Question

Why is a square a parallelogram?

Answer 1

See explanation.

Explanation:

A parallelogram is a quadrilateral with two pairs of opposite sides.
A square is a quadrilateral whose sides have equal length and whose interior angles measure `90^@`.

From the definition, it follows that a square is a rectangle. In fact, a rectangle is a quadrilateral whose interior angles measure `90^@`. This is one of the two conditions expressed above for a quadrilateral to be a square, so a square is also a rectangle.
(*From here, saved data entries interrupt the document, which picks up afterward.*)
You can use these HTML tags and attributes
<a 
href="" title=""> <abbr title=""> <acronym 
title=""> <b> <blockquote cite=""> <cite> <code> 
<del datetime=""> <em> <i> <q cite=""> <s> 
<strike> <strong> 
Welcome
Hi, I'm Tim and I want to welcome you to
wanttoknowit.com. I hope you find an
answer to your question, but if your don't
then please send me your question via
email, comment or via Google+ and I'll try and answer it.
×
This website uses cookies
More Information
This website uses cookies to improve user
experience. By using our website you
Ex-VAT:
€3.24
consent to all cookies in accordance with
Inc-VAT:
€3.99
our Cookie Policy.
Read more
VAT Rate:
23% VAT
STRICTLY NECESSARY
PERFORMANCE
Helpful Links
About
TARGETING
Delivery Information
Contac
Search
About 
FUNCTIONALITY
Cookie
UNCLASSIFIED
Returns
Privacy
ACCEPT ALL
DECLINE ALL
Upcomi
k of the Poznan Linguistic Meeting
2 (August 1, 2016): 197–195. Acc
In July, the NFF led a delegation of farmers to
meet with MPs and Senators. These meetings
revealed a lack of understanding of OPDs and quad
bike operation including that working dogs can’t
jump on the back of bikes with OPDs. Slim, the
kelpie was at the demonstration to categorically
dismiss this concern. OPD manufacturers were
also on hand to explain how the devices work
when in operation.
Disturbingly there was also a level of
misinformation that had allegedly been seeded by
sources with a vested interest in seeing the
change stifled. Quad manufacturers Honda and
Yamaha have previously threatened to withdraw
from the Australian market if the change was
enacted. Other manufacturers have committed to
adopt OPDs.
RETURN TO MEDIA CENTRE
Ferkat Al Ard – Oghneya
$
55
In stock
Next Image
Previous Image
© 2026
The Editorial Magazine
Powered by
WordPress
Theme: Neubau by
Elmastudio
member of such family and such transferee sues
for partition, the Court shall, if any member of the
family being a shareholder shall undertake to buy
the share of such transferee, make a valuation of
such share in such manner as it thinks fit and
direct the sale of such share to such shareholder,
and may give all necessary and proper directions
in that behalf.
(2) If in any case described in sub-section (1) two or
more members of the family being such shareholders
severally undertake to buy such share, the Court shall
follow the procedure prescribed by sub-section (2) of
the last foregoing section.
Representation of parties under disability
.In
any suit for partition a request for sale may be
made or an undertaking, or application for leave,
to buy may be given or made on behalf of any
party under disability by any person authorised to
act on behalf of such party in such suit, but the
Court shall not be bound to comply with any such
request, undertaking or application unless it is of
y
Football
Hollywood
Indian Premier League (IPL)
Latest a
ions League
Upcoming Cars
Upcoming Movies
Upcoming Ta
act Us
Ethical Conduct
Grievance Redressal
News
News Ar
Let's show (the more general fact) that rectangles are parallelograms.
Consider a rectangle `ABCD`. The sides `AB` and `CD` are opposite and lie on two parallel lines. In fact, if we consider the line on which `AD` lies, this is a transverse of the pair of lines. The internal angles in `A` and in `D` are alternate interior angles, and the sum of their measures is `90^@+90^@=180^@`. This means that the lines through `AB` and `CD` have to be parallel.
With the same argument one proves that `BC` and `AD` lie on parallel lines, and this proves that every rectangle is a parallelogram.

Another (maybe longer) way of proving this fact is to use the condition on the sides of a square (i.e. that all the sides have equal length) and observe that a square is also a rhombus. Then, by showing that every rhombus is a parallelogram, you found another way of proving that every square is a parallelogram.

Answer 2

A square has all the properties of a parallelogram and can therefore be considered to be a parallelogram

Explanation:

The properties of a parallelogram can be stated according to:

• the sides
• the angles
• the diagonals
• the symmetry

A parallelogram has:

2 pairs of opposite sides parallel
2 pairs of opposite sides equal

The sum of the angles is `360°`
2 pairs of opposite angles are equal

The diagonals bisect each other

It has rotational symmetry of order `2`

All of these properties apply to square, so it can be considered to be a parallelogram.

However a square has additional properties as well, so it can be regarded as a special type of parallelogram.

A square has:

2 pairs of opposite sides parallel
All its sides equal

The sum of the angles is `360°`
All its angles are equal (to `90°)`

The diagonals bisect each other at `90°`
The diagonals are equal.
The diagonals bisect the angles at the vertices to give `45°` angles.

`4` lines of symmetry
It has rotational symmetry of order `4`